# [What you will do]
Scan the entries below. Return every line that includes "توجه".

(Extracted data entries)
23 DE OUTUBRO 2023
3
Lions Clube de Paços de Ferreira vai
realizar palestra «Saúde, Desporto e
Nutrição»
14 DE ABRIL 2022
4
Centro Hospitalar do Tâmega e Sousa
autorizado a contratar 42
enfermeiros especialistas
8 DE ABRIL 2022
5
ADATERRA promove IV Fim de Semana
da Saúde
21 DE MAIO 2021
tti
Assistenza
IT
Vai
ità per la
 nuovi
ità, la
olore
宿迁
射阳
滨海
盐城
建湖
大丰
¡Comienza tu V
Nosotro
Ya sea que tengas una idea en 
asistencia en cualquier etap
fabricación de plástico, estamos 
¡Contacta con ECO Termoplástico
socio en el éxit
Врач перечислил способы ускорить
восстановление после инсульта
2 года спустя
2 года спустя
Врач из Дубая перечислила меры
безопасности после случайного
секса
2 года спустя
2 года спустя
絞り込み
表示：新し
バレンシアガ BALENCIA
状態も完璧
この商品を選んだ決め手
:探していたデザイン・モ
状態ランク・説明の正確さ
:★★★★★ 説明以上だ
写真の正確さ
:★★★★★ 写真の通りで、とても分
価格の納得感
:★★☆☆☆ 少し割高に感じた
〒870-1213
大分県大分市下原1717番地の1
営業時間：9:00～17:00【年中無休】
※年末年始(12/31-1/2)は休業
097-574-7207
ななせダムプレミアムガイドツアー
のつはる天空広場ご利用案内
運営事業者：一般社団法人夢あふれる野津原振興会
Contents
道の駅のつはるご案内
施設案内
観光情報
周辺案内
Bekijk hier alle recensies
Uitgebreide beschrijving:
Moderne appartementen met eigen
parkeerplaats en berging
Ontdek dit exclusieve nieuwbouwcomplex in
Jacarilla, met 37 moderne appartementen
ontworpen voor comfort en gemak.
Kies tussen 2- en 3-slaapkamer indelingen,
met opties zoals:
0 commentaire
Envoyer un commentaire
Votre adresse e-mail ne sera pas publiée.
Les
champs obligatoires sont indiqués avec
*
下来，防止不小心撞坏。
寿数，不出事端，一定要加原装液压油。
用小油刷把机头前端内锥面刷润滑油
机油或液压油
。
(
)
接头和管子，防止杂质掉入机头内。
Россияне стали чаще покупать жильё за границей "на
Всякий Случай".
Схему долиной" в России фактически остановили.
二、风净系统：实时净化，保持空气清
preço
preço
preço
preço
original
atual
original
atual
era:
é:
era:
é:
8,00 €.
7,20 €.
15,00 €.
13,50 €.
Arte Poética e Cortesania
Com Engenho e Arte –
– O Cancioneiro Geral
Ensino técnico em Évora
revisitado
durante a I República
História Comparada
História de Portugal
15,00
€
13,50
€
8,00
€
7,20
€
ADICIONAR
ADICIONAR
...
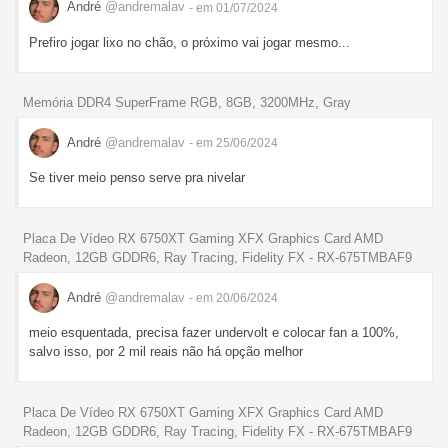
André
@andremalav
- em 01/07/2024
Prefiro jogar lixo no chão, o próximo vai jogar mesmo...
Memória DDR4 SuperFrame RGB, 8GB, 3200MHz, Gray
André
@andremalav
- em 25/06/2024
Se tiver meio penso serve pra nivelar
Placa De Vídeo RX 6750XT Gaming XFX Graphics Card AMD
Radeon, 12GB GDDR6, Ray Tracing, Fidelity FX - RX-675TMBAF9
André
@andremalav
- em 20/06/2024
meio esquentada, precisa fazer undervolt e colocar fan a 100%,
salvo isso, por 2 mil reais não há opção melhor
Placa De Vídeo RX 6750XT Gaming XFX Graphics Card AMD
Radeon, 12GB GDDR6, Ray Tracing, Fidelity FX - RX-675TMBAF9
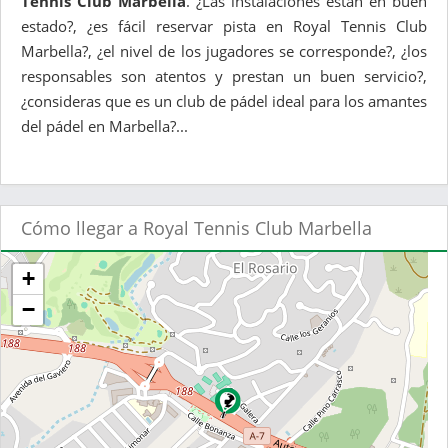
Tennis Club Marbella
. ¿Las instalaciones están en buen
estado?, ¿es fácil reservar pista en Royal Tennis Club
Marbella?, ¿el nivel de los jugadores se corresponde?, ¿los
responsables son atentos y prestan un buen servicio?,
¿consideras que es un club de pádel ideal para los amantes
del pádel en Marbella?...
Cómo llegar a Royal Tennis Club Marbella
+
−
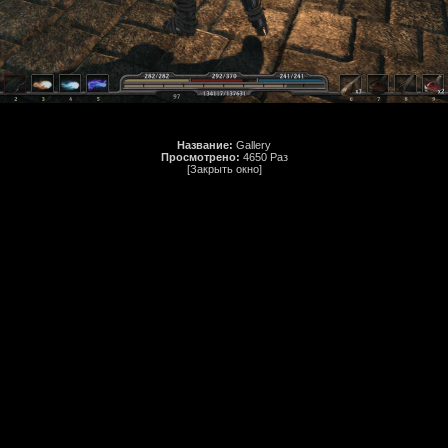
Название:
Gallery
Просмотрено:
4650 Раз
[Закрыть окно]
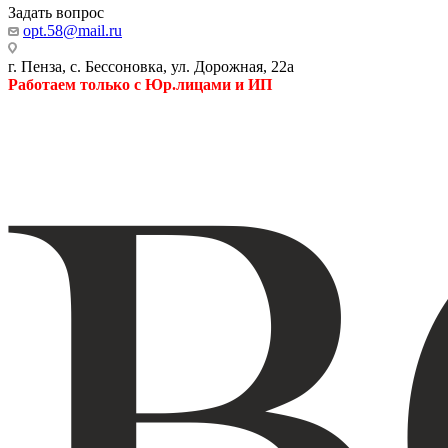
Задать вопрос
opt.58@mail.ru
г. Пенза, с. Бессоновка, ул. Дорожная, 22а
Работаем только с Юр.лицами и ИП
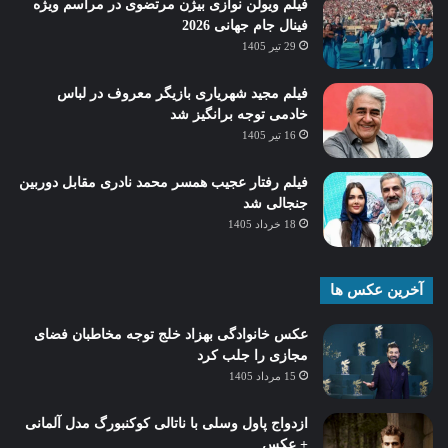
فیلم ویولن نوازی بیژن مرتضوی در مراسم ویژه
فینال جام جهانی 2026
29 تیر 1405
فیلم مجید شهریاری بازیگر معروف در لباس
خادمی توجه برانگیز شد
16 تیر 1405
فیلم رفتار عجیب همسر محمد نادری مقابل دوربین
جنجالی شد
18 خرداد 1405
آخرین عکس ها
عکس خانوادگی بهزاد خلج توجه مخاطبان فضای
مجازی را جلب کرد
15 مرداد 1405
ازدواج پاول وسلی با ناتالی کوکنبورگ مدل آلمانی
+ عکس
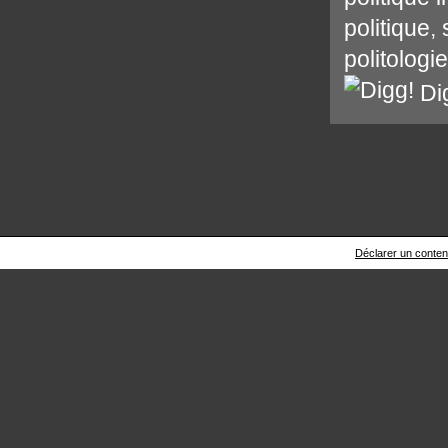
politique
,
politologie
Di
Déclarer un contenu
...
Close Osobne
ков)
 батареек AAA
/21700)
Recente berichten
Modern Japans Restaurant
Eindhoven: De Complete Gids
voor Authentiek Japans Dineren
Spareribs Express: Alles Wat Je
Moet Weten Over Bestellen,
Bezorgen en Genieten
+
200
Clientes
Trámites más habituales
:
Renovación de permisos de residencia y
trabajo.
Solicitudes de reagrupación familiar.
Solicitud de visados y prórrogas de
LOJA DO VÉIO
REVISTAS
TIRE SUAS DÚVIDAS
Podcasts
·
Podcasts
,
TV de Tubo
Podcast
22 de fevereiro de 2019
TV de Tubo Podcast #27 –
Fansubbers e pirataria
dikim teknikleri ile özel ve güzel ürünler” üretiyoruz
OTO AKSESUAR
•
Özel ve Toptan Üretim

# [Reply]
خادمی توجه برانگیز شد
عکس خانوادگی بهزاد خلج توجه مخاطبان فضای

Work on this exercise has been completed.